Type out the lines below exactly, pictures excluded.

• • • • •

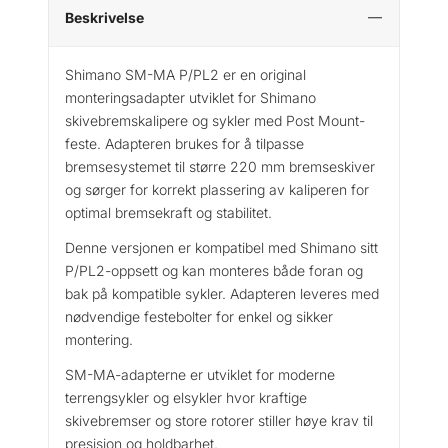
n
Beskrivelse
o
S
Shimano SM-MA P/PL2 er en original
M
monteringsadapter utviklet for Shimano
-
skivebremskalipere og sykler med Post Mount-
M
feste. Adapteren brukes for å tilpasse
A
bremsesystemet til større 220 mm bremseskiver
P
og sørger for korrekt plassering av kaliperen for
/
optimal bremsekraft og stabilitet.
P
L
Denne versjonen er kompatibel med Shimano sitt
2
P/PL2-oppsett og kan monteres både foran og
s
bak på kompatible sykler. Adapteren leveres med
k
nødvendige festebolter for enkel og sikker
i
montering.
v
e
SM-MA-adapterne er utviklet for moderne
b
terrengsykler og elsykler hvor kraftige
r
skivebremser og store rotorer stiller høye krav til
e
presisjon og holdbarhet.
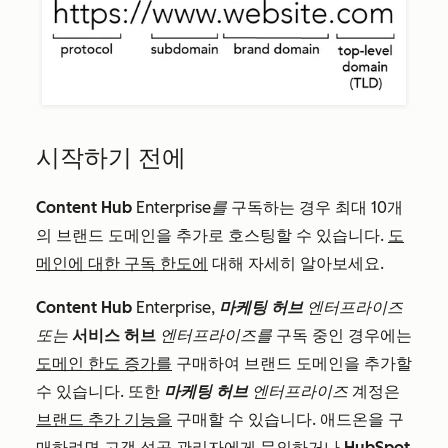
시작하기 전에
Content Hub
Enterprise를
구독하는 경우 최대 10개
의 브랜드 도메인을 추가로 호스팅할 수 있습니다.
도
메인에 대한 구독 한도에
대해 자세히 알아보세요.
Content Hub
Enterprise,
마케팅
허브
엔터프라이즈
또는
서비스 허브
엔터프라이즈를
구독 중인 경우에는
도메인 한도 증가를
구매하여 브랜드 도메인을 추가할
수 있습니다. 또한
마케팅 허브
엔터프라이즈
계정은
브랜드 추가 기능을
구매할 수 있습니다. 애드온을 구
매하려면 고객 성공 관리자에게 문의하거나
HubSpot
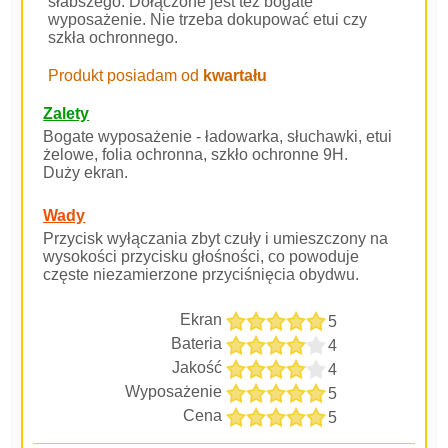
słabszego. Dołączone jest też bogate
wyposażenie. Nie trzeba dokupować etui czy
szkła ochronnego.
Produkt posiadam od
kwartału
Zalety
Bogate wyposażenie - ładowarka, słuchawki, etui
żelowe, folia ochronna, szkło ochronne 9H.
Duży ekran.
Wady
Przycisk wyłączania zbyt czuły i umieszczony na
wysokości przycisku głośności, co powoduje
częste niezamierzone przyciśnięcia obydwu.
Ekran
5
Bateria
4
Jakość
4
Wyposażenie
5
Cena
5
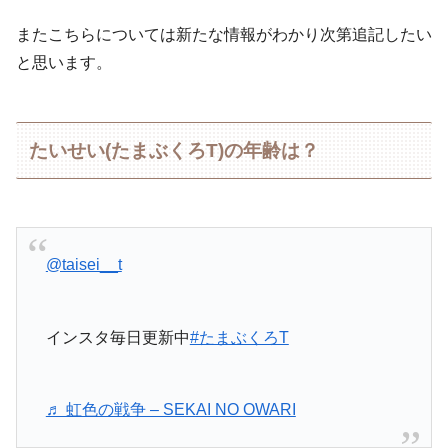
またこちらについては新たな情報がわかり次第追記したい
と思います。
たいせい(たまぶくろT)の年齢は？
@taisei__t
インスタ毎日更新中
#たまぶくろT
♬ 虹色の戦争 – SEKAI NO OWARI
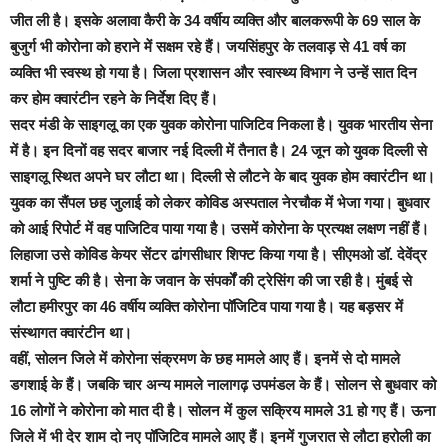
जीत ली है। इसके अलावा कैरी के 34 वर्षीय व्यक्ति और बालकरूपी के 69 साल के
बुजुर्ग भी कोरोना को हराने में सक्षम रहे हैं। जयसिंहपुर के तलवाड़ से 41 वर्ष का
व्यक्ति भी स्वस्थ हो गया है। जिला प्रशासन और स्वास्थ्य विभाग ने उन्हें सात दिन
कर होम क्वारंटीन रहने के निर्देश दिए हैं।
सदर मंडी के साइगलू का एक युवक कोरोना पाजिटिव निकला है। युवक भारतीय सेना
में है। इन दिनों वह सदर बाजार नई दिल्ली में तैनात है। 24 जून को युवक दिल्ली से
साइगलू स्थित अपने घर लौटा था। दिल्ली से लौटने के बाद युवक होम क्वारंटीन था।
युवक का सैंपल छह जुलाई को लेकर कोविड अस्पताल नेरचौक में भेजा गया। बुधवार
को आई रिपोर्ट में वह पाजिटिव पाया गया है। उसमें कोरोना के प्रत्यक्ष लक्षण नहीं हैं।
लिहाजा उसे कोविड केयर सेंटर ढांगसीधार शिफ्ट किया गया है। सीएमओ डॉ. देवेंद्र
शर्मा ने पुष्टि की है। सेना के जवान के संपर्कों की ट्रेसिंग की जा रही है। मुंबई से
लौटा हमीरपुर का 46 वर्षीय व्यक्ति कोरोना पॉजिटिव पाया गया है। यह बड़सर में
संस्थागत क्वारंटीन था।
वहीं, सोलन जिले में कोरोना संक्रमण के छह मामले आए हैं। इनमें से दो मामले
डगशाई के हैं। जबकि चार अन्य मामले नालागढ़ उपमंडल के हैं। सोलन से बुधवार को
16 लोगों ने कोरोना को मात दी है। सोलन में कुल सक्रिय मामले 31 हो गए हैं। ऊना
जिले में भी देर शाम दो नए पॉजिटिव मामले आए हैं। इनमें गुजरात से लौटा हरोली का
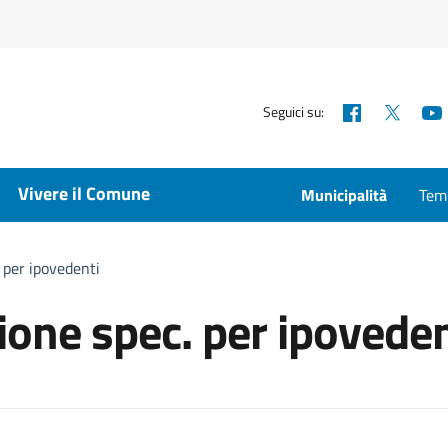
Facebook
X
Seguici su:
Vivere il Comune
Municipalità
Temp
. per ipovedenti
ione spec. per ipoveden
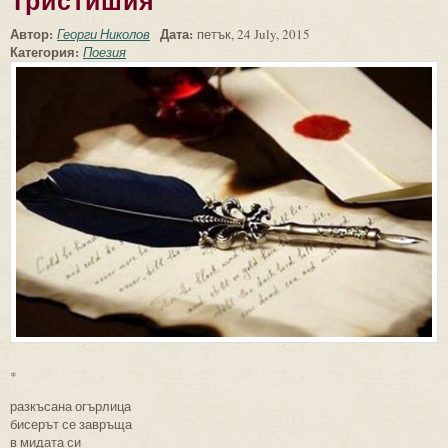
Тристишия
Автор:
Дата:
Георги Николов
петък, 24 July, 2015
Категория:
Поезия
*
разкъсана огърлица
бисерът се завръща
в мидата си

• • • • •

— Answer for the task —
n
Beskrivelse
o
S
Shimano SM-MA P/PL2 er en original
M
monteringsadapter utviklet for Shimano
-
skivebremskalipere og sykler med Post Mount-
M
feste. Adapteren brukes for å tilpasse
A
bremsesystemet til større 220 mm bremseskiver
P
og sørger for korrekt plassering av kaliperen for
/
optimal bremsekraft og stabilitet.
P
L
Denne versjonen er kompatibel med Shimano sitt
2
P/PL2-oppsett og kan monteres både foran og
s
bak på kompatible sykler. Adapteren leveres med
k
nødvendige festebolter for enkel og sikker
i
montering.
v
e
SM-MA-adapterne er utviklet for moderne
b
terrengsykler og elsykler hvor kraftige
r
skivebremser og store rotorer stiller høye krav til
e
presisjon og holdbarhet.
시작하기 전에
Content Hub
Enterprise를
구독하는 경우 최대 10개
의 브랜드 도메인을 추가로 호스팅할 수 있습니다.
도
메인에 대한 구독 한도에
대해 자세히 알아보세요.
Content Hub
Enterprise,
마케팅
허브
엔터프라이즈
또는
서비스 허브
엔터프라이즈를
구독 중인 경우에는
도메인 한도 증가를
구매하여 브랜드 도메인을 추가할
수 있습니다. 또한
마케팅 허브
엔터프라이즈
계정은
브랜드 추가 기능을
구매할 수 있습니다. 애드온을 구
매하려면 고객 성공 관리자에게 문의하거나
HubSpot
słabszego. Dołączone jest też bogate
wyposażenie. Nie trzeba dokupować etui czy
szkła ochronnego.
Produkt posiadam od
kwartału
Zalety
Bogate wyposażenie - ładowarka, słuchawki, etui
żelowe, folia ochronna, szkło ochronne 9H.
Duży ekran.
Wady
Przycisk wyłączania zbyt czuły i umieszczony na
wysokości przycisku głośności, co powoduje
częste niezamierzone przyciśnięcia obydwu.
Ekran
5
Bateria
4
Jakość
4
Wyposażenie
5
Cena
5
またこちらについては新たな情報がわかり次第追記したい
と思います。
たいせい(たまぶくろT)の年齢は？
@taisei__t
インスタ毎日更新中
#たまぶくろT
♬ 虹色の戦争 – SEKAI NO OWARI
जीत ली है। इसके अलावा कैरी के 34 वर्षीय व्यक्ति और बालकरूपी के 69 साल के
बुजुर्ग भी कोरोना को हराने में सक्षम रहे हैं। जयसिंहपुर के तलवाड़ से 41 वर्ष का
व्यक्ति भी स्वस्थ हो गया है। जिला प्रशासन और स्वास्थ्य विभाग ने उन्हें सात दिन
कर होम क्वारंटीन रहने के निर्देश दिए हैं।
सदर मंडी के साइगलू का एक युवक कोरोना पाजिटिव निकला है। युवक भारतीय सेना
में है। इन दिनों वह सदर बाजार नई दिल्ली में तैनात है। 24 जून को युवक दिल्ली से
साइगलू स्थित अपने घर लौटा था। दिल्ली से लौटने के बाद युवक होम क्वारंटीन था।
युवक का सैंपल छह जुलाई को लेकर कोविड अस्पताल नेरचौक में भेजा गया। बुधवार
को आई रिपोर्ट में वह पाजिटिव पाया गया है। उसमें कोरोना के प्रत्यक्ष लक्षण नहीं हैं।
लिहाजा उसे कोविड केयर सेंटर ढांगसीधार शिफ्ट किया गया है। सीएमओ डॉ. देवेंद्र
शर्मा ने पुष्टि की है। सेना के जवान के संपर्कों की ट्रेसिंग की जा रही है। मुंबई से
लौटा हमीरपुर का 46 वर्षीय व्यक्ति कोरोना पॉजिटिव पाया गया है। यह बड़सर में
संस्थागत क्वारंटीन था।
वहीं, सोलन जिले में कोरोना संक्रमण के छह मामले आए हैं। इनमें से दो मामले
डगशाई के हैं। जबकि चार अन्य मामले नालागढ़ उपमंडल के हैं। सोलन से बुधवार को
16 लोगों ने कोरोना को मात दी है। सोलन में कुल सक्रिय मामले 31 हो गए हैं। ऊना
जिले में भी देर शाम दो नए पॉजिटिव मामले आए हैं। इनमें गुजरात से लौटा हरोली का
Facebook
X
Seguici su:
Vivere il Comune
Municipalità
Temp
. per ipovedenti
ione spec. per ipoveden
Тристишия
Автор:
Дата:
Георги Николов
петък, 24 July, 2015
Категория:
Поезия
*
разкъсана огърлица
бисерът се завръща
в мидата си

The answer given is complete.